Il denominatore comune di queste due strategie sta nell’atteggiamento volto all’innovazione e alla ricerca continua. In particolare, le aziende ed i Team che vogliono continuare a crescere, devono sviluppare queste competenze:

 

  • Capacità di ascoltare il mercato, soprattutto quei segnali che ci dimostrano che non stiamo andando nella direzione giusta, anche se in quella strategia ci abbiamo investito molto;
  • Capacità di porre le domande giuste al mercato, perché questo ci dia non una conferma, ma delle risposte che ci permettono di catturare nuove opportunità;
  • Capacità di gestire riunioni estremamente efficaci con i Team. Sapere innovare vuol dire essere in grado di facilitare riunioni in cui tutti danno il proprio contributo, creando un team a volte diverso, con persone che vanno dai Top Manager, più versati alla strategia, agli operatori di prima linea, che conoscono molto meglio il mercato e l’umore delle persone. In questo senso, occorrono persone con ottime doti di Facilitazione e Coaching per guidare la giornata e la riunione;
  • Capacità di tradurre l’innovazione in azione. Molte delle idee in azienda trovano dei filtri che non permettono loro di vedere la luce del sole: quando il Board di IBM ha rifiutato a 5 suoi dipendenti di perseguire la loro idea, questi hanno lasciato l’azienda creando SAP, uno dei software più utilizzati al mondo. Rischiare, con attenzione, fa parte del DNA delle aziende più innovative e sane perché genera sempre nuovi prodotti, servizi e processi, le mantiene attente e moderne e continua a generare profitti, anche se alcuni mercati cambiano o scompaiono.

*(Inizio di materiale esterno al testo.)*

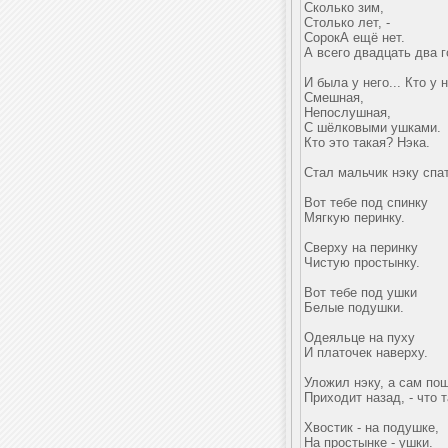
Сколько зим,
Столько лет, -
СорокА ещё нет.
А всего двадцать два г
И была у него... Кто у 
Смешная,
Непослушная,
С шёлковыми ушками.
Кто это такая? Нэка.
Стал мальчик нэку спа
Вот тебе под спинку
Мягкую перинку.
Сверху на перинку
Чистую простынку.
Вот тебе под ушки
Белые подушки.
Одеяльце на пуху
И платочек наверху.
Уложил нэку, а сам пош
Приходит назад, - что 
Хвостик - на подушке,
На простынке - ушки.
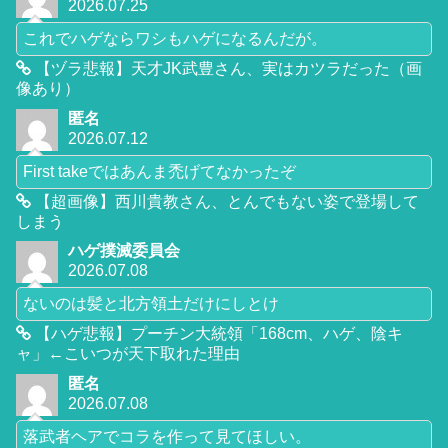
2026.07.25
これでハゲならワシもハゲになるんだが。
【ヅラ悲報】天才JK武豊さん、実はカツラだった（画
像あり）
匿名
2026.07.12
First takeではあんま禿げてなかったぞ
【超画像】西川貴教さん、とんでもない姿で登場して
しまう
ハゲ撲滅委員会
2026.07.08
ないのは髪と北方領土だけにしとけ
【ハゲ悲報】プーチン大統領「168cm、ハゲ、陰キ
ャ」←こいつが天下取れた理由
匿名
2026.07.08
落武者ヘアでコラを作って見てほしい。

  • Capacità di chiedere feedback. Essere umili e chiedere ai clienti cosa pensano di noi. Accettare quello che ci dicono, anche se non ci piace, ed agire di conseguenza. Se ci ritroviamo a dovere “spiegare” ai clienti i benefici del nostro prodotto per “convincerli” a comprarlo, siamo nella strada sbagliata. Invece di parlare tanto, ascoltiamo.